Saved entries:
= Beginning of Section =

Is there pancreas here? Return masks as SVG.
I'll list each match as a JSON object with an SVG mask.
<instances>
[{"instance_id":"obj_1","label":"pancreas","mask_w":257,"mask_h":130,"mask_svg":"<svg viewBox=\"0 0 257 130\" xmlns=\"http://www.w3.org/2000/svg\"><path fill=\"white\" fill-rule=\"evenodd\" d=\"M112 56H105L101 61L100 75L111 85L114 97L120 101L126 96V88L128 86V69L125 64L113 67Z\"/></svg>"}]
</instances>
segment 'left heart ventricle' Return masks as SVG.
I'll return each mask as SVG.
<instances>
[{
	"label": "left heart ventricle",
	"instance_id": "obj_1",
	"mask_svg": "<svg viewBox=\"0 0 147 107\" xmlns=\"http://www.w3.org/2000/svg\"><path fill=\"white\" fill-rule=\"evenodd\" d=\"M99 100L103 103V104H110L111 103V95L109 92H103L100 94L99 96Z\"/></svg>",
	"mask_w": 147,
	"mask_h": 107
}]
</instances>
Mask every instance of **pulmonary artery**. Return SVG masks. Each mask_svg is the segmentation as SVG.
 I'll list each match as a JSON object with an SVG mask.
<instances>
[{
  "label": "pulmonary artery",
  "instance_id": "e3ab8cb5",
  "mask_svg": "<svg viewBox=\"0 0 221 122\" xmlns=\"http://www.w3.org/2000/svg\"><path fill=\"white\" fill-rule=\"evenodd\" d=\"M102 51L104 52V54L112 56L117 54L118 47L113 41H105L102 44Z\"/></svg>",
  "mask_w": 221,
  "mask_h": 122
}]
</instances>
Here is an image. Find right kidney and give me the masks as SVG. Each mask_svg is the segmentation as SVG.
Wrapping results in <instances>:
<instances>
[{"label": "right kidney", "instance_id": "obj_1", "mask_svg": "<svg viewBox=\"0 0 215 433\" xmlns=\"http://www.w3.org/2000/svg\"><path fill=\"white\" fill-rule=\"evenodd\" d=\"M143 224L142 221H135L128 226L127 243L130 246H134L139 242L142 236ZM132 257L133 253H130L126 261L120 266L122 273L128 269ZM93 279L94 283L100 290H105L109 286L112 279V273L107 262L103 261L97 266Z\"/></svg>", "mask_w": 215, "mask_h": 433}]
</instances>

= End of Section =

Every record above should be copied exactly.

Is there pancreas here? Return masks as SVG.
I'll list each match as a JSON object with an SVG mask.
<instances>
[{"instance_id":"obj_1","label":"pancreas","mask_w":257,"mask_h":130,"mask_svg":"<svg viewBox=\"0 0 257 130\" xmlns=\"http://www.w3.org/2000/svg\"><path fill=\"white\" fill-rule=\"evenodd\" d=\"M112 56H105L101 61L100 75L111 85L114 97L120 101L126 96V88L128 86V69L125 64L113 67Z\"/></svg>"}]
</instances>
segment 'left heart ventricle' Return masks as SVG.
I'll return each mask as SVG.
<instances>
[{
	"label": "left heart ventricle",
	"instance_id": "obj_1",
	"mask_svg": "<svg viewBox=\"0 0 147 107\" xmlns=\"http://www.w3.org/2000/svg\"><path fill=\"white\" fill-rule=\"evenodd\" d=\"M99 100L103 103V104H110L111 103V95L109 92H103L100 94L99 96Z\"/></svg>",
	"mask_w": 147,
	"mask_h": 107
}]
</instances>
Mask every instance of **pulmonary artery**. Return SVG masks. Each mask_svg is the segmentation as SVG.
 I'll list each match as a JSON object with an SVG mask.
<instances>
[{
  "label": "pulmonary artery",
  "instance_id": "e3ab8cb5",
  "mask_svg": "<svg viewBox=\"0 0 221 122\" xmlns=\"http://www.w3.org/2000/svg\"><path fill=\"white\" fill-rule=\"evenodd\" d=\"M102 51L104 52V54L112 56L117 54L118 47L113 41H105L102 44Z\"/></svg>",
  "mask_w": 221,
  "mask_h": 122
}]
</instances>
Here is an image. Find right kidney and give me the masks as SVG. Each mask_svg is the segmentation as SVG.
Wrapping results in <instances>:
<instances>
[{"label": "right kidney", "instance_id": "obj_1", "mask_svg": "<svg viewBox=\"0 0 215 433\" xmlns=\"http://www.w3.org/2000/svg\"><path fill=\"white\" fill-rule=\"evenodd\" d=\"M143 224L142 221H135L128 226L127 243L130 246H134L139 242L142 236ZM132 257L133 253H130L126 261L120 266L122 273L128 269ZM93 279L94 283L100 290H105L109 286L112 279V273L107 262L103 261L97 266Z\"/></svg>", "mask_w": 215, "mask_h": 433}]
</instances>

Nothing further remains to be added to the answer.